His mother, Susan Sontag was a famous intellectual. But for a woman of uncommon intelligence, her pursuit of truth stopped short of her own mortality—and her grieving son, David Rieff was left to pick up the pieces: “I wanted to write about my mother’s dying in terms of her rejection of death - a war against death - she was a person for whom the notion was intolerable, and she died unreconciled.”
Sontag endured bouts of cancer for decades before an acute form of Leukemia ended her life in 2004. To reconcile his own inner turmoil, Rieff, also an accomplished writer (and his mother’s editor) chronicled his experience of her illness in “Swimming in a Sea of Death: A Son’s Memoir.” On Feb. 5, he appeared for ALOUD LA at Central Library downtown to discuss his new work with L.A. Times columnist Tim Rutten.
Amidst a middle-aged crowd as eccentric as Sontag herself - with their streaks of silver hair, fringed suede jackets and French berets, Rutten announced Rieff would not read from his memoir because it was too painful. It mattered little to the present intelligentsia who just wanted to hear Rieff talk about his mom and then, talk about her themselves.
The colorful crowd could not lift Rieff’s spirits. Before a room full of fans, Rieff was transformed from erudite intellectual to vulnerable son. Downtrodden, fidgety and visibly bemused by the probing questions about his mother’s illness and her death, Rieff was even less prepared to talk about her life: “I am not prepared to talk about Annie Leibovitz,” he declared during the Q&A.
Neither would Rieff discuss his relationship with his mother. Instead, the evening was quietly full of remorse: “There was no goodbye,” he said. “She died in inches horribly, but she left as if she died in a plane crash, a car crash - without instructions.” There would be no ‘goodbye,’ no utterance of ‘I love you’ in a certain tone. But that wasn’t the worst of it.
Sontag, “for whom the truth was this sacred center wanted to be told something different,” Rieff said. She refused to speak of death and even after an unsuccessful bone marrow transplant, lived as if she would survive.
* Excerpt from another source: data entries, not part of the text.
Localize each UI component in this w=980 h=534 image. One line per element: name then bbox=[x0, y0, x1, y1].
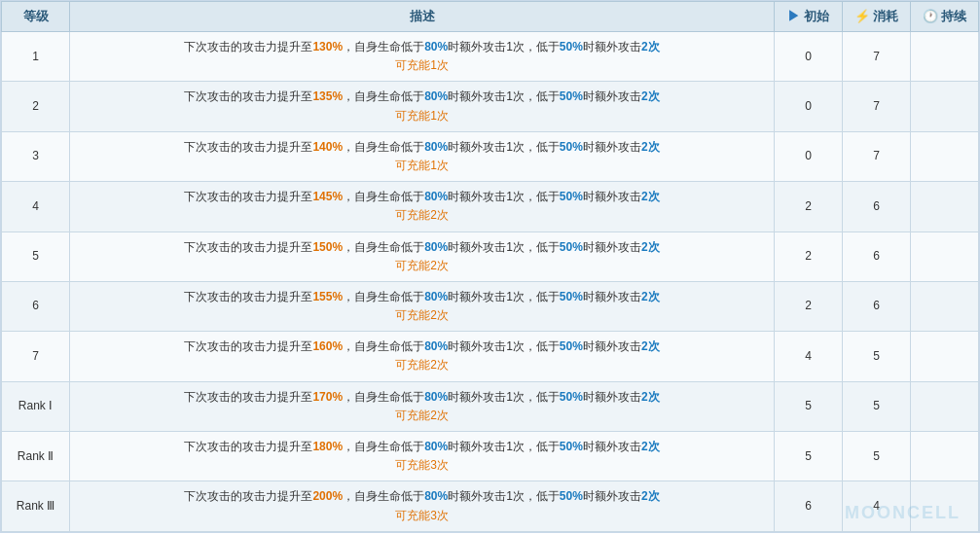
cell-desc: 下次攻击的攻击力提升至145%，自身生命低于80%时额外攻击1次，低于50%时额… bbox=[70, 182, 775, 231]
cell-desc: 下次攻击的攻击力提升至155%，自身生命低于80%时额外攻击1次，低于50%时额… bbox=[70, 281, 775, 331]
cell-init: 5 bbox=[775, 432, 843, 481]
table-row: Rank Ⅰ下次攻击的攻击力提升至170%，自身生命低于80%时额外攻击1次，低… bbox=[2, 381, 979, 431]
cell-init: 0 bbox=[775, 82, 843, 131]
cell-persist bbox=[911, 432, 979, 481]
cell-consume: 5 bbox=[843, 381, 911, 431]
cell-init: 0 bbox=[775, 32, 843, 82]
table-row: 6下次攻击的攻击力提升至155%，自身生命低于80%时额外攻击1次，低于50%时… bbox=[2, 281, 979, 331]
cell-consume: 4 bbox=[843, 481, 911, 531]
cell-consume: 5 bbox=[843, 332, 911, 381]
cell-consume: 7 bbox=[843, 131, 911, 181]
cell-persist bbox=[911, 231, 979, 281]
cell-desc: 下次攻击的攻击力提升至180%，自身生命低于80%时额外攻击1次，低于50%时额… bbox=[70, 432, 775, 481]
header-persist: 🕐 持续 bbox=[911, 2, 979, 32]
header-consume: ⚡ 消耗 bbox=[843, 2, 911, 32]
table-row: 4下次攻击的攻击力提升至145%，自身生命低于80%时额外攻击1次，低于50%时… bbox=[2, 182, 979, 231]
cell-level: 2 bbox=[2, 82, 70, 131]
cell-level: 6 bbox=[2, 281, 70, 331]
cell-level: Rank Ⅰ bbox=[2, 381, 70, 431]
cell-init: 2 bbox=[775, 281, 843, 331]
cell-persist bbox=[911, 281, 979, 331]
consume-label: 消耗 bbox=[873, 9, 898, 23]
table-row: Rank Ⅲ下次攻击的攻击力提升至200%，自身生命低于80%时额外攻击1次，低… bbox=[2, 481, 979, 531]
desc-sub-text: 可充能1次 bbox=[80, 157, 764, 175]
cell-consume: 5 bbox=[843, 432, 911, 481]
cell-level: 1 bbox=[2, 32, 70, 82]
cell-level: 5 bbox=[2, 231, 70, 281]
cell-desc: 下次攻击的攻击力提升至150%，自身生命低于80%时额外攻击1次，低于50%时额… bbox=[70, 231, 775, 281]
desc-sub-text: 可充能2次 bbox=[80, 356, 764, 374]
desc-sub-text: 可充能1次 bbox=[80, 56, 764, 75]
cell-consume: 7 bbox=[843, 82, 911, 131]
init-label: 初始 bbox=[804, 9, 829, 23]
desc-sub-text: 可充能2次 bbox=[80, 257, 764, 275]
table-container: 等级 描述 ▶ 初始 ⚡ 消耗 🕐 持续 1 bbox=[0, 0, 980, 533]
table-row: 2下次攻击的攻击力提升至135%，自身生命低于80%时额外攻击1次，低于50%时… bbox=[2, 82, 979, 131]
cell-level: 7 bbox=[2, 332, 70, 381]
cell-consume: 6 bbox=[843, 182, 911, 231]
desc-sub-text: 可充能3次 bbox=[80, 456, 764, 475]
table-body: 1下次攻击的攻击力提升至130%，自身生命低于80%时额外攻击1次，低于50%时… bbox=[2, 32, 979, 532]
cell-level: 4 bbox=[2, 182, 70, 231]
cell-consume: 6 bbox=[843, 281, 911, 331]
cell-init: 6 bbox=[775, 481, 843, 531]
cell-persist bbox=[911, 32, 979, 82]
cell-desc: 下次攻击的攻击力提升至170%，自身生命低于80%时额外攻击1次，低于50%时额… bbox=[70, 381, 775, 431]
cell-persist bbox=[911, 381, 979, 431]
cell-level: 3 bbox=[2, 131, 70, 181]
table-header-row: 等级 描述 ▶ 初始 ⚡ 消耗 🕐 持续 bbox=[2, 2, 979, 32]
cell-persist bbox=[911, 332, 979, 381]
init-icon: ▶ bbox=[787, 9, 800, 23]
cell-desc: 下次攻击的攻击力提升至130%，自身生命低于80%时额外攻击1次，低于50%时额… bbox=[70, 32, 775, 82]
cell-consume: 7 bbox=[843, 32, 911, 82]
table-row: Rank Ⅱ下次攻击的攻击力提升至180%，自身生命低于80%时额外攻击1次，低… bbox=[2, 432, 979, 481]
table-row: 1下次攻击的攻击力提升至130%，自身生命低于80%时额外攻击1次，低于50%时… bbox=[2, 32, 979, 82]
consume-icon: ⚡ bbox=[854, 9, 870, 23]
cell-init: 4 bbox=[775, 332, 843, 381]
table-row: 5下次攻击的攻击力提升至150%，自身生命低于80%时额外攻击1次，低于50%时… bbox=[2, 231, 979, 281]
cell-desc: 下次攻击的攻击力提升至135%，自身生命低于80%时额外攻击1次，低于50%时额… bbox=[70, 82, 775, 131]
cell-init: 2 bbox=[775, 182, 843, 231]
desc-sub-text: 可充能2次 bbox=[80, 407, 764, 425]
cell-desc: 下次攻击的攻击力提升至160%，自身生命低于80%时额外攻击1次，低于50%时额… bbox=[70, 332, 775, 381]
desc-sub-text: 可充能1次 bbox=[80, 107, 764, 125]
cell-level: Rank Ⅲ bbox=[2, 481, 70, 531]
table-row: 7下次攻击的攻击力提升至160%，自身生命低于80%时额外攻击1次，低于50%时… bbox=[2, 332, 979, 381]
cell-init: 2 bbox=[775, 231, 843, 281]
cell-level: Rank Ⅱ bbox=[2, 432, 70, 481]
cell-init: 0 bbox=[775, 131, 843, 181]
cell-persist bbox=[911, 131, 979, 181]
desc-sub-text: 可充能2次 bbox=[80, 306, 764, 325]
cell-desc: 下次攻击的攻击力提升至200%，自身生命低于80%时额外攻击1次，低于50%时额… bbox=[70, 481, 775, 531]
cell-persist bbox=[911, 182, 979, 231]
header-level: 等级 bbox=[2, 2, 70, 32]
desc-sub-text: 可充能2次 bbox=[80, 206, 764, 225]
cell-persist bbox=[911, 481, 979, 531]
cell-consume: 6 bbox=[843, 231, 911, 281]
header-init: ▶ 初始 bbox=[775, 2, 843, 32]
persist-label: 持续 bbox=[941, 9, 966, 23]
cell-persist bbox=[911, 82, 979, 131]
desc-sub-text: 可充能3次 bbox=[80, 507, 764, 525]
table-row: 3下次攻击的攻击力提升至140%，自身生命低于80%时额外攻击1次，低于50%时… bbox=[2, 131, 979, 181]
cell-init: 5 bbox=[775, 381, 843, 431]
skill-table-wrapper: 等级 描述 ▶ 初始 ⚡ 消耗 🕐 持续 1 bbox=[0, 0, 980, 533]
cell-desc: 下次攻击的攻击力提升至140%，自身生命低于80%时额外攻击1次，低于50%时额… bbox=[70, 131, 775, 181]
header-desc: 描述 bbox=[70, 2, 775, 32]
persist-icon: 🕐 bbox=[923, 9, 938, 23]
skill-table: 等级 描述 ▶ 初始 ⚡ 消耗 🕐 持续 1 bbox=[1, 1, 979, 532]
Her son was conscripted to be her cheerleader: “She needed me to tell her and make arguments for - hope.”
Hope was Sontag’s faith. She possessed an almost diabolical unwillingness to confront glaring certitudes about her death, and in the process precluded her son from preparing to lose a parent. “She really believed she would survive,” Rieff said.
Though she wasn’t religious, her primitive defiance of death, to instead—choose life—reflects that beneath her inconsolability, her instincts were Jewish ones. Among her great legacy, she also leaves behind a disconsolate son, his emptiness lining the pages of a book.